令和時代に入って以降、皇室全体の公務も多様化してきた。伝統的な宮中行事や被災地訪問、国内での国民との交流に加えて、海外の文化や社会との対話も重視されるようになっている。そこに「家族」が揃って登場することが意味するのは、国の代表としての姿を見せるだけでなく、国民の生活の延長線上にある日本という国家像を、相手国の人々に伝える力だ。
この「家族ぐるみ」の外交スタイルは、堅苦しさを取り払い、人と人とのつながりを生み出す力を持っている。もちろん、訪問国での公的な行事や晩さん会に出席することはしきたりや儀礼が伴うが、それ以上に大切なのは、その場でどんな印象を残すか、どんな対話を生むかだろう。
外交というと、しばしば「トップ同士の会談」や「政策のすり合わせ」といった政治的な局面を想像しがちだ。しかし、天皇陛下の外交は、もっと柔らかく、人間味のある部分を大切にしているように思う。それは歴史を学び、文化を共有し、未来を語り合うという、時間軸の長い行為でもある。
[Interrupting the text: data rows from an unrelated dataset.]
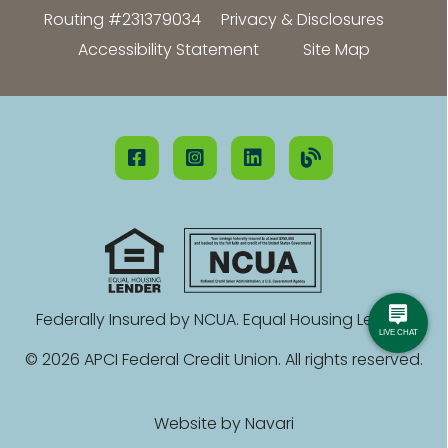
Routing #231379034
Privacy & Disclosures
Accessibility Statement
Site Map
Federally Insured by NCUA. Equal Housing Lender.
© 2026 APCI Federal Credit Union. All rights reserved.
Website by
Navari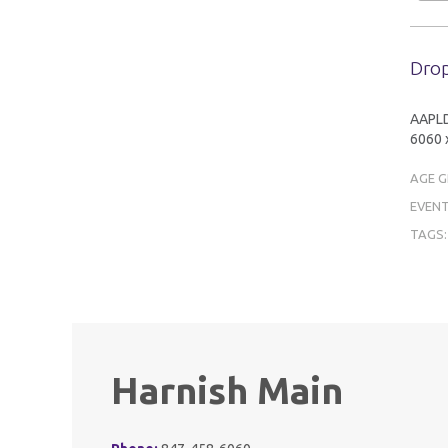
Drop
AAPLD 
6060 x
AGE 
EVENT
TAGS
Harnish Main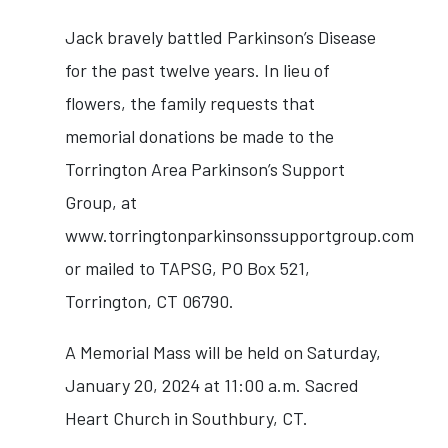
Jack bravely battled Parkinson’s Disease
for the past twelve years. In lieu of
flowers, the family requests that
memorial donations be made to the
Torrington Area Parkinson’s Support
Group, at
www.torringtonparkinsonssupportgroup.com
or mailed to TAPSG, PO Box 521,
Torrington, CT 06790.
A Memorial Mass will be held on Saturday,
January 20, 2024 at 11:00 a.m. Sacred
Heart Church in Southbury, CT.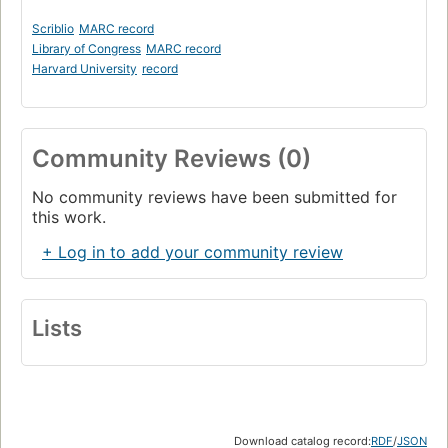
Scriblio
MARC record
Library of Congress
MARC record
Harvard University
record
Community Reviews (0)
No community reviews have been submitted for
this work.
+ Log in to add your community review
Lists
Download catalog record:
RDF
/
JSON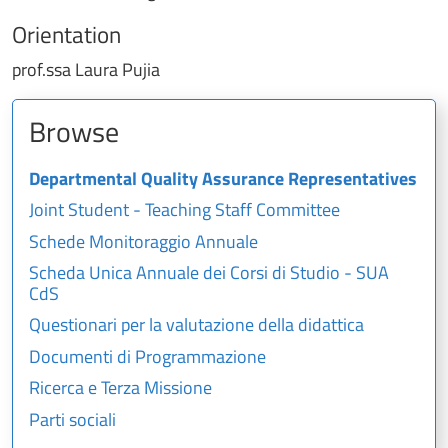
Orientation
prof.ssa Laura Pujia
Browse
Departmental Quality Assurance Representatives
Joint Student - Teaching Staff Committee
Schede Monitoraggio Annuale
Scheda Unica Annuale dei Corsi di Studio - SUA
CdS
Questionari per la valutazione della didattica
Documenti di Programmazione
Ricerca e Terza Missione
Parti sociali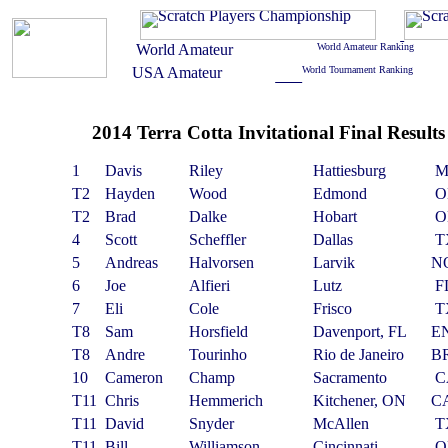
2014 Terra Cotta Invitational Final Results
1
Davis
Riley
Hattiesburg
M
T2
Hayden
Wood
Edmond
O
T2
Brad
Dalke
Hobart
O
4
Scott
Scheffler
Dallas
T
5
Andreas
Halvorsen
Larvik
N
6
Joe
Alfieri
Lutz
F
7
Eli
Cole
Frisco
T
T8
Sam
Horsfield
Davenport, FL
E
T8
Andre
Tourinho
Rio de Janeiro
B
10
Cameron
Champ
Sacramento
C
T11
Chris
Hemmerich
Kitchener, ON
C
T11
David
Snyder
McAllen
T
T11
Bill
Williamson
Cincinnati
O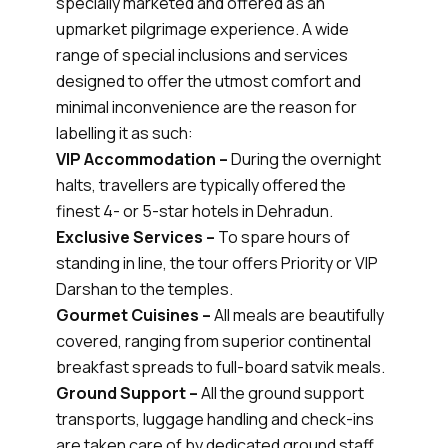
specially marketed and offered as an
upmarket pilgrimage experience. A wide
range of special inclusions and services
designed to offer the utmost comfort and
minimal inconvenience are the reason for
labelling it as such:
VIP Accommodation –
During the overnight
halts, travellers are typically offered the
finest 4- or 5-star hotels in Dehradun.
Exclusive Services –
To spare hours of
standing in line, the tour offers Priority or VIP
Darshan to the temples.
Gourmet Cuisines –
All meals are beautifully
covered, ranging from superior continental
breakfast spreads to full-board satvik meals.
Ground Support –
All the ground support
transports, luggage handling and check-ins
are taken care of by dedicated ground staff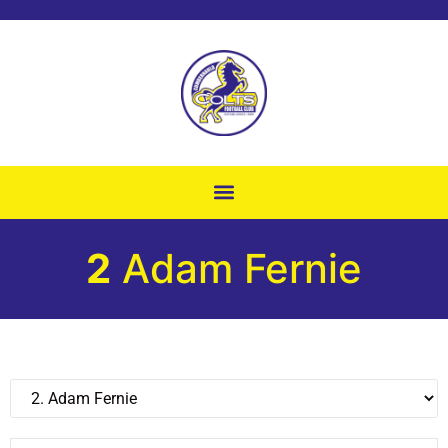
2
Adam Fernie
天皇陛下自身も、これまでのさまざまな公務の中で「対話」を重視してきた。新年の所感でも、「お互いの理解を深めること」の重要性を繰り返し述べられている。 これは外交の基本に通じるメッセージだ。国家間の問題は一朝一夕に解決できるものではなく、時間をかけて信頼を積み重ねていくしかない。そうした考え方が、訪問先の人々に伝わることが何より大きい。
そして、それを日本国民がどう受け止めるかもまた重要だ。外交は政府だけの仕事ではなく、文化や人間関係の延長線上にある。天皇陛下の訪問や言葉、姿勢を通して、私たち自身がどんな価値観を大切にしていきたいのかを考えるきっかけになると、より豊かな国際交流が生まれていくのではないだろうか。